Fils tardif d’un comédien et élevé par sa mère après la mort de son père, survenue quand il avait 5 ans, Anthony Perkins, né à New York en 1932, s’entraîne dès l’enfance à jouer les rôles incarnés par le défunt. Après des débuts remarqués sur les planches à Broadway, sous la direction d’Elia Kazan, son premier film, La loi du seigneur de William Wyler, qui remporte la Palme d’or à Cannes, le révèle, à 24 ans, en fils de quaker pendant la guerre de Sécession. Mais alors que Hollywood s’en empare, l’acteur au regard troublant, qui partage un appartement avec son amant, le jeune premier Tab Hunter, doit cacher son homosexualité dans l’Amérique puritaine des fifties. Image du gendre idéal, il accepte de poser avec des starlettes pour les magazines qui s’arrachent ce successeur désigné de James Dean. Tab Hunter, lui, ne lui pardonnera pas sa trahison, quand il lui soufflera le rôle d’un champion de baseball dépressif dans Prisonnier de la peur. Doué, cultivé et plein d’humour, Anthony Perkins peut tout jouer, du névrosé au prince charmant. Dans le western Du sang dans le désert, il se hisse sans effort à la hauteur de Henry Fonda, avant de charmer sa fille Jane dans la comédie romantique La tête à l’envers (1960), genre où il excelle pareillement. Avec sa voix de crooner, il chante aussi, en anglais comme en français – sa version délicate d’"Il n’y a plus d’après" restera la préférée de Guy Béart.
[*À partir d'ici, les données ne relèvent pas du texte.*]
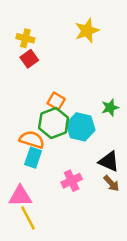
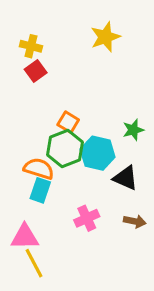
black triangle: (109, 161) -> (125, 178), moved
brown arrow: (111, 183) -> (135, 221), turned -36

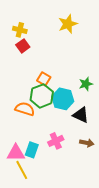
cyan rectangle: (40, 190) -> (32, 150), moved

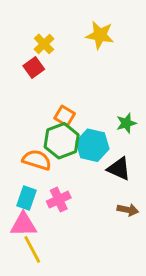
yellow star: (68, 24) -> (100, 35), turned 30
yellow cross: (20, 30) -> (44, 44), moved, turned 32
pink cross: (56, 141) -> (59, 200), moved
cyan rectangle: (32, 150) -> (26, 198), moved

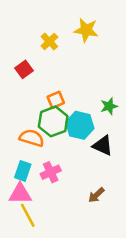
yellow cross: (44, 44) -> (49, 41), moved
red square: (34, 67) -> (24, 69), moved
orange square: (65, 116) -> (56, 100), turned 36
brown arrow: (128, 210) -> (96, 195), moved, turned 126

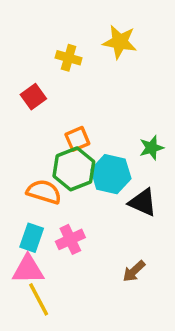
yellow cross: (49, 41) -> (69, 58), turned -30

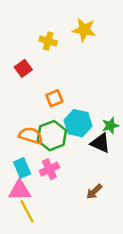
green star: (151, 148) -> (110, 126), moved
green hexagon: (74, 169) -> (52, 136), moved
cyan rectangle: (32, 238) -> (22, 168), turned -42

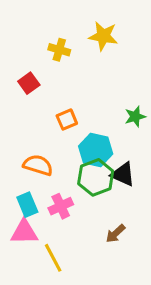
green star: (110, 126) -> (135, 117), moved
green hexagon: (52, 136) -> (96, 177), moved
yellow line: (27, 211) -> (53, 258), moved

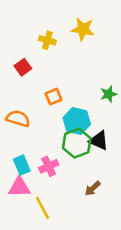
orange semicircle: (38, 165) -> (18, 119), moved

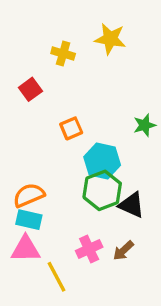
orange semicircle: (18, 119) -> (29, 195), moved, turned -40
black triangle: (99, 141) -> (131, 205), moved
cyan rectangle: (22, 165) -> (29, 220), turned -54
pink cross: (49, 166) -> (89, 249), moved

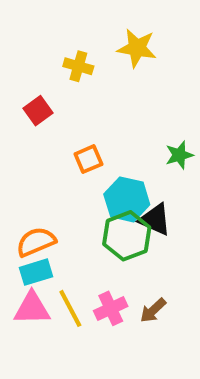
black triangle: (131, 205) -> (155, 220), moved
cyan rectangle: (29, 220) -> (36, 272), turned -30
yellow line: (57, 277) -> (70, 308), moved

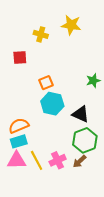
red square: (38, 111) -> (20, 58), turned 32
cyan hexagon: (127, 199) -> (52, 104), moved
green hexagon: (127, 236) -> (85, 140), moved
Mais en lui offrant le cadeau empoisonné de Psychose en 1960, Alfred Hitchcock, avec lequel il a adoré travailler, va bouleverser sa carrière, le film-phénomène lui valant à jamais d’être associé à la scène de la douche, tournée… par sa doublure, coiffée de la fameuse perruque.
Classe tous risques
Étrangement méconnu, Anthony Perkins, qui a vécu à Paris et obtenu, en amoureux passionné d’Aimez-vous Brahms ?, d’Anatole Litvak, le prix d’interprétation à Cannes, a tourné avec les plus grands, d’Orson Welles (Le procès) à John Huston (Juge et hors-la-loi) en passant par Claude Chabrol (Le scandale). Marié à la photographe Berry Berenson – qui périra dans les attentats du 11-Septembre –, l’acteur a peiné à se débarrasser du rôle envahissant de Norman Bates. Sans regret toutefois. Vingt-deux ans après, il acceptera, amusé, de retrouver le tueur atteint de dédoublement de la personnalité dont il a si bien restitué les fragilités, dans Psychose 2, avant de passer derrière la caméra pour Psychose 3. En archives et témoignages qui, tous, évoquent sa sensibilité et sa drôlerie, un portrait attachant d’un comédien élégant aux multiples talents, mort du sida en 1992.